*Prompt*
Find the word "pools" in the listing, and copy out each line where it turns up.

*Task data*
---+---

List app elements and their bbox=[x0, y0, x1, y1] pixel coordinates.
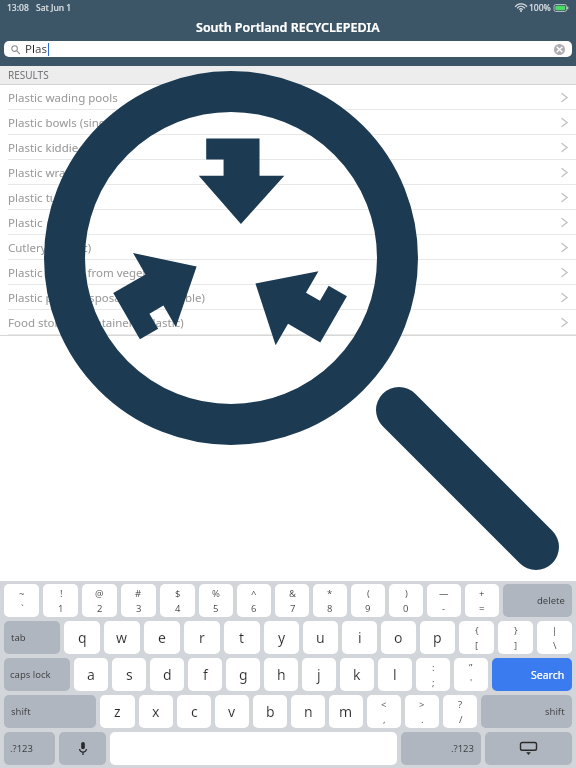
button[interactable]: shift bbox=[481, 695, 572, 728]
button[interactable]: Plastic wading pools bbox=[0, 85, 576, 110]
staticText: } bbox=[514, 624, 518, 637]
button[interactable]: n bbox=[291, 695, 325, 728]
button[interactable]: Food storage containers (plastic) bbox=[0, 310, 576, 335]
button[interactable]: Plastic netting from vegetables bbox=[0, 260, 576, 285]
button[interactable]: t bbox=[224, 621, 260, 654]
button[interactable]: Plas bbox=[4, 41, 572, 57]
button[interactable]: ? bbox=[443, 695, 477, 728]
button[interactable]: o bbox=[381, 621, 416, 654]
button[interactable]: ” bbox=[454, 658, 488, 691]
button[interactable]: Clear text bbox=[551, 41, 567, 57]
staticText: ) bbox=[405, 587, 408, 600]
button[interactable]: plastic tubing bbox=[0, 185, 576, 210]
staticText: shift bbox=[11, 705, 31, 718]
button[interactable]: Search bbox=[492, 658, 572, 691]
button[interactable]: % bbox=[199, 584, 233, 617]
staticText: . bbox=[421, 713, 424, 726]
staticText: ! bbox=[60, 587, 63, 600]
button[interactable]: Plastic kiddie pools bbox=[0, 135, 576, 160]
button[interactable]: d bbox=[150, 658, 184, 691]
staticText: # bbox=[135, 587, 142, 600]
button[interactable]: e bbox=[144, 621, 180, 654]
button[interactable]: a bbox=[74, 658, 108, 691]
button[interactable]: delete bbox=[503, 584, 572, 617]
button[interactable]: ! bbox=[43, 584, 78, 617]
staticText: z bbox=[114, 702, 121, 721]
staticText: + bbox=[479, 587, 485, 600]
button[interactable]: r bbox=[184, 621, 220, 654]
button[interactable]: x bbox=[139, 695, 173, 728]
button[interactable]: Plastic bowls (single-use) bbox=[0, 110, 576, 135]
button[interactable]: y bbox=[264, 621, 299, 654]
button[interactable]: h bbox=[264, 658, 298, 691]
button[interactable]: tab bbox=[4, 621, 60, 654]
staticText: 0 bbox=[403, 602, 409, 615]
button[interactable]: ) bbox=[389, 584, 423, 617]
button[interactable]: l bbox=[378, 658, 412, 691]
staticText: p bbox=[433, 628, 442, 647]
staticText: = bbox=[479, 602, 485, 615]
button[interactable]: : bbox=[416, 658, 450, 691]
button[interactable]: * bbox=[313, 584, 347, 617]
button[interactable]: ( bbox=[351, 584, 385, 617]
button[interactable]: $ bbox=[160, 584, 195, 617]
button[interactable]: q bbox=[64, 621, 100, 654]
button[interactable]: caps lock bbox=[4, 658, 70, 691]
button[interactable]: g bbox=[226, 658, 260, 691]
staticText: b bbox=[266, 702, 275, 721]
button[interactable]: } bbox=[498, 621, 533, 654]
button[interactable]: k bbox=[340, 658, 374, 691]
staticText: i bbox=[358, 628, 362, 647]
button[interactable]: ^ bbox=[237, 584, 271, 617]
button[interactable]: Dictate bbox=[59, 732, 106, 765]
button[interactable]: i bbox=[342, 621, 377, 654]
button[interactable]: + bbox=[465, 584, 499, 617]
button[interactable]: { bbox=[459, 621, 494, 654]
button[interactable]: v bbox=[215, 695, 249, 728]
button[interactable]: | bbox=[537, 621, 572, 654]
button[interactable]: Plastic wrap bbox=[0, 160, 576, 185]
staticText: ~ bbox=[19, 587, 25, 600]
button[interactable]: w bbox=[104, 621, 140, 654]
button[interactable]: f bbox=[188, 658, 222, 691]
button[interactable]: j bbox=[302, 658, 336, 691]
staticText: r bbox=[199, 628, 205, 647]
staticText: % bbox=[212, 587, 220, 600]
staticText: Plas bbox=[25, 41, 47, 57]
button[interactable]: Hide keyboard bbox=[485, 732, 572, 765]
staticText: [ bbox=[475, 639, 479, 652]
staticText: y bbox=[278, 628, 286, 647]
button[interactable]: shift bbox=[4, 695, 96, 728]
staticText: & bbox=[289, 587, 296, 600]
staticText: caps lock bbox=[10, 668, 51, 681]
staticText: 7 bbox=[290, 602, 296, 615]
button[interactable]: u bbox=[303, 621, 338, 654]
button[interactable]: @ bbox=[82, 584, 117, 617]
button[interactable]: — bbox=[427, 584, 461, 617]
button[interactable]: s bbox=[112, 658, 146, 691]
staticText: tab bbox=[11, 631, 26, 644]
staticText: o bbox=[394, 628, 403, 647]
button[interactable]: m bbox=[329, 695, 363, 728]
button[interactable]: c bbox=[177, 695, 211, 728]
staticText: < bbox=[381, 698, 387, 711]
staticText: f bbox=[203, 665, 208, 684]
staticText: 9 bbox=[365, 602, 371, 615]
button[interactable]: & bbox=[275, 584, 309, 617]
staticText: 3 bbox=[136, 602, 142, 615]
button[interactable]: p bbox=[420, 621, 455, 654]
button[interactable]: b bbox=[253, 695, 287, 728]
button[interactable]: < bbox=[367, 695, 401, 728]
button[interactable]: Plastic bbox=[0, 210, 576, 235]
button[interactable]: > bbox=[405, 695, 439, 728]
button[interactable]: .?123 bbox=[4, 732, 55, 765]
button[interactable]: Plastic plate (disposable or reusable) bbox=[0, 285, 576, 310]
button[interactable]: z bbox=[100, 695, 135, 728]
button[interactable]: ~ bbox=[4, 584, 39, 617]
button[interactable]: Cutlery (plastic) bbox=[0, 235, 576, 260]
button[interactable]: .?123 bbox=[401, 732, 481, 765]
staticText: 8 bbox=[327, 602, 333, 615]
staticText: * bbox=[327, 587, 333, 600]
button[interactable]: # bbox=[121, 584, 156, 617]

---+---

*Result for this exercise*
button[interactable]: Plastic wading pools bbox=[0, 85, 576, 110]
button[interactable]: Plastic kiddie pools bbox=[0, 135, 576, 160]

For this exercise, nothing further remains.